> Aim of the task: Among the lines below, restate word for word only those from the line with "For every named" through the line with "Parduodami Pastatai (657, 68)", with both end lines kept.

> Records supplied:
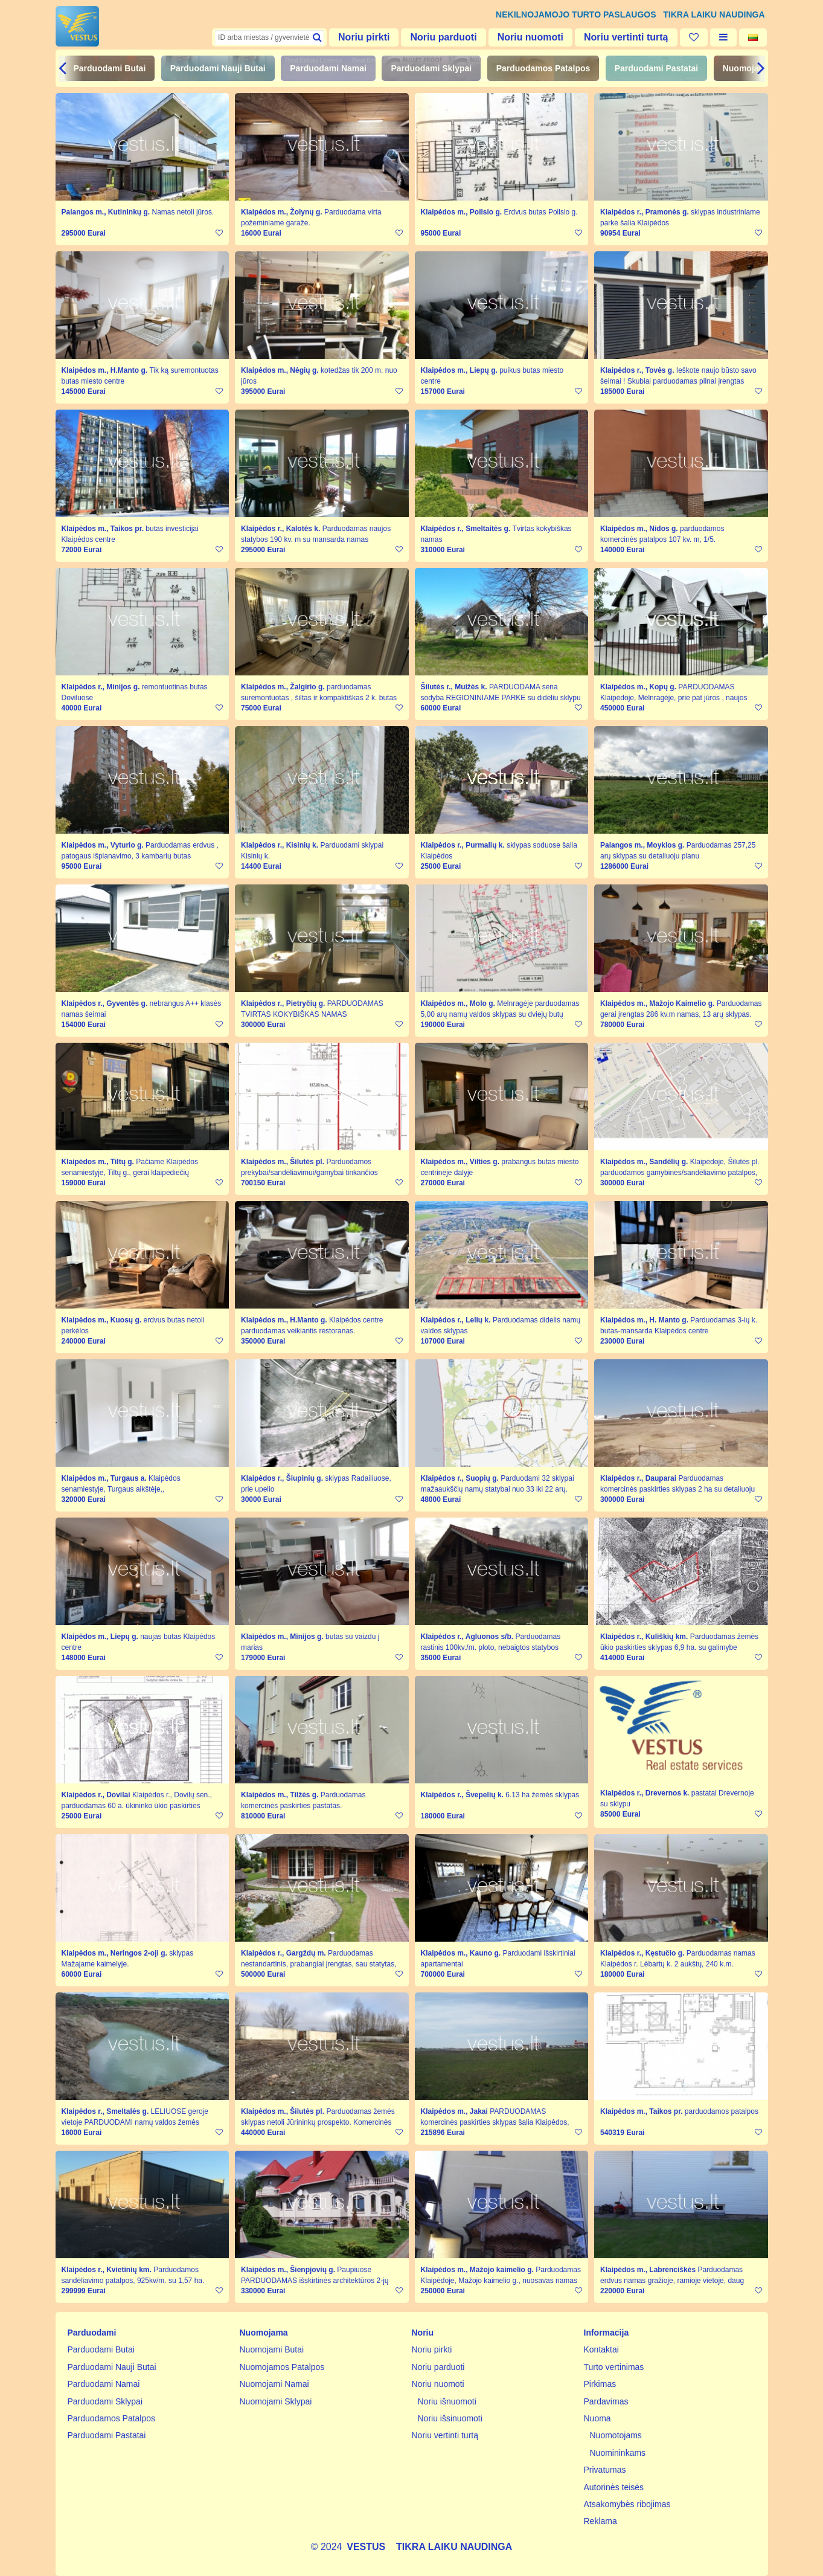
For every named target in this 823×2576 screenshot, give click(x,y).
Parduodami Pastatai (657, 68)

...

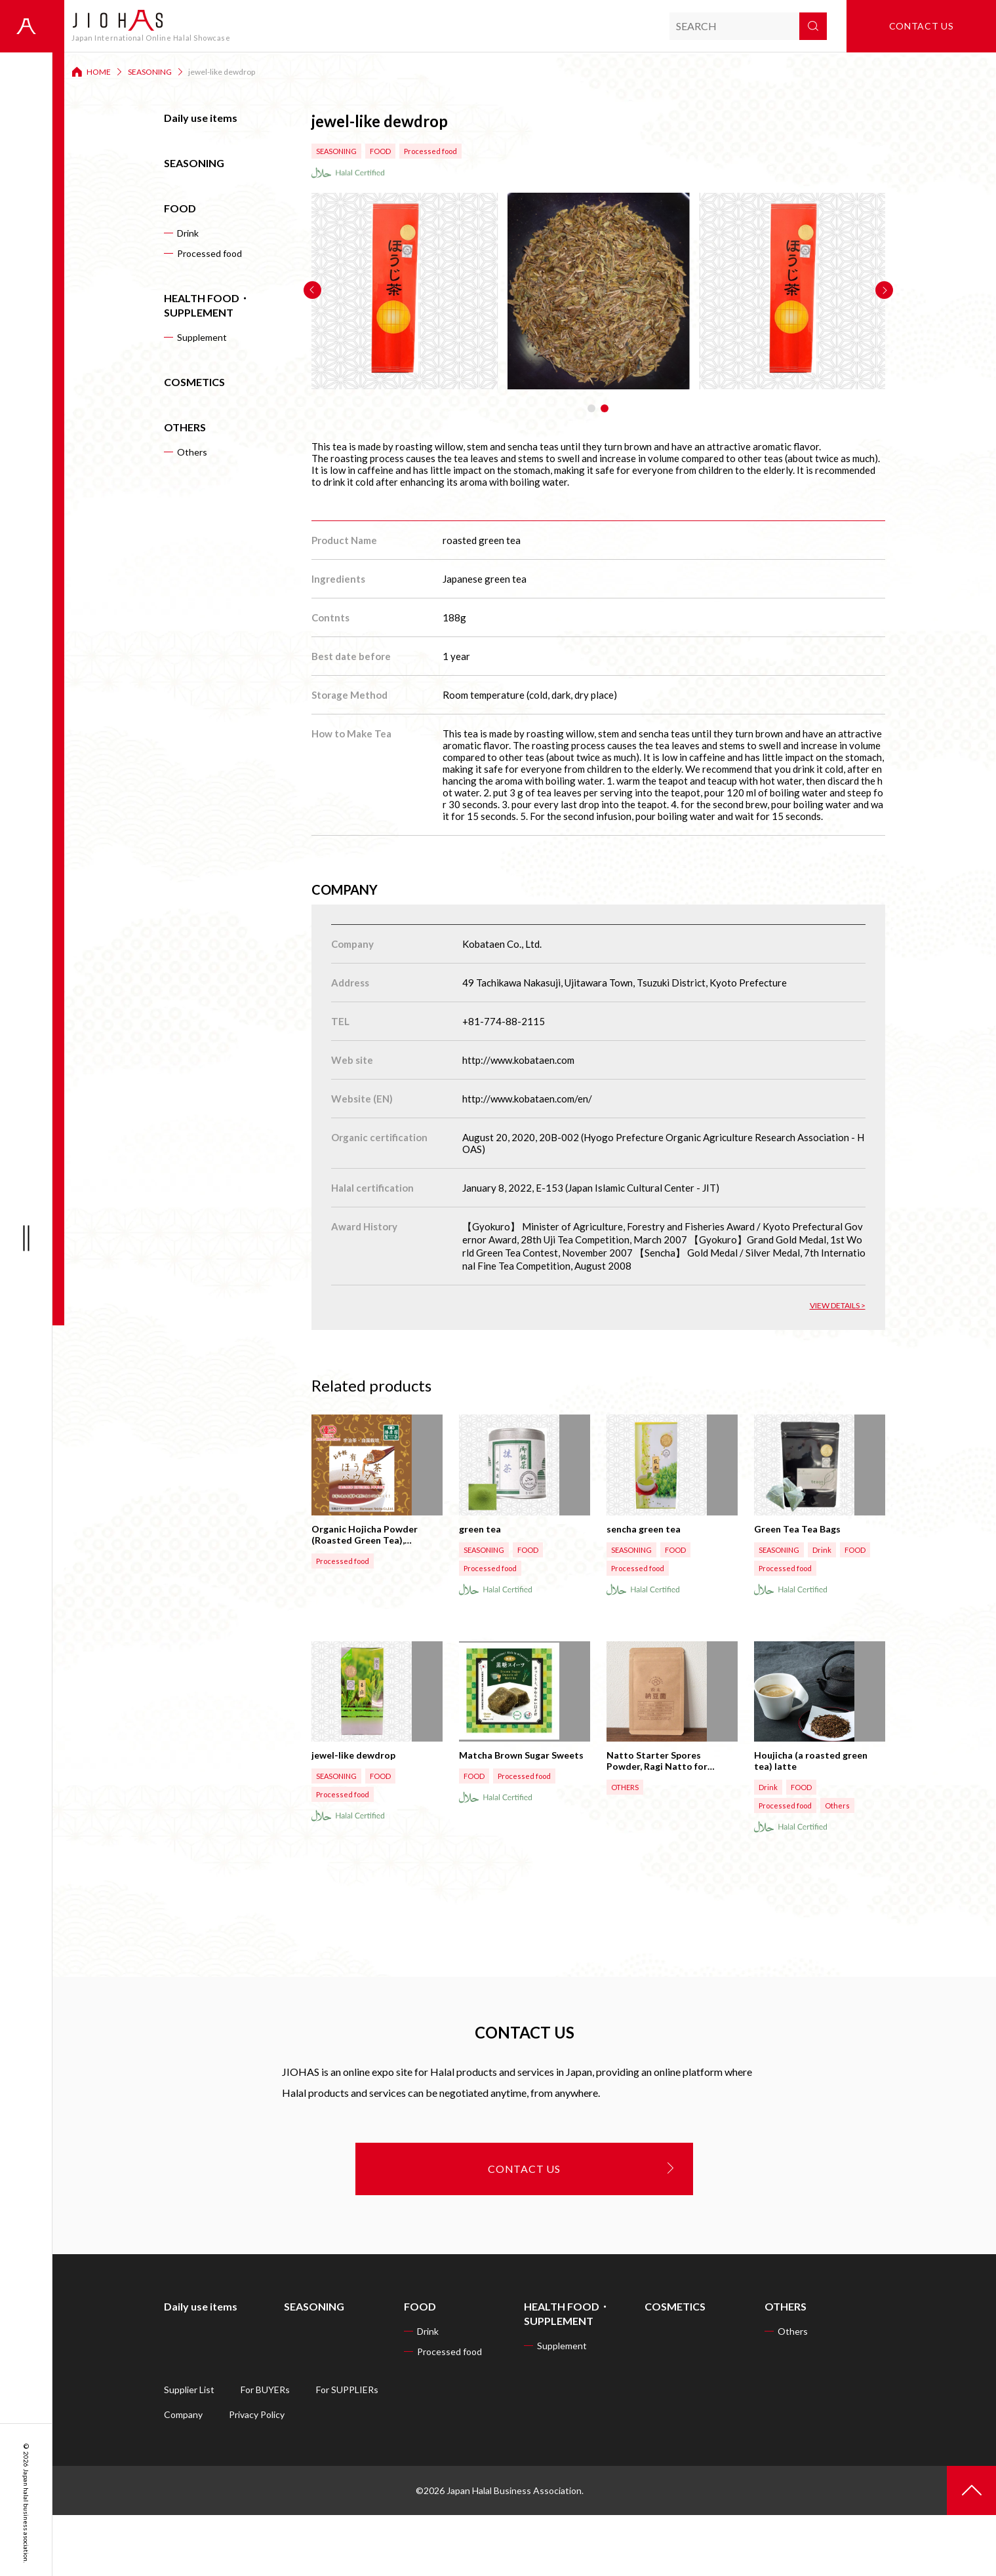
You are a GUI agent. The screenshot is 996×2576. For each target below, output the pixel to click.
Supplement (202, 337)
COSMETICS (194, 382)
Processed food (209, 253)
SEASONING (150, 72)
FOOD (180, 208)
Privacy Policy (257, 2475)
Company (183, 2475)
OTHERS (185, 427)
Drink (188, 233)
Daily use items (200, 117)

> Response area:
For every named target in this 823×2576 screenshot, give click(x,y).
Parduodami Pastatai (657, 68)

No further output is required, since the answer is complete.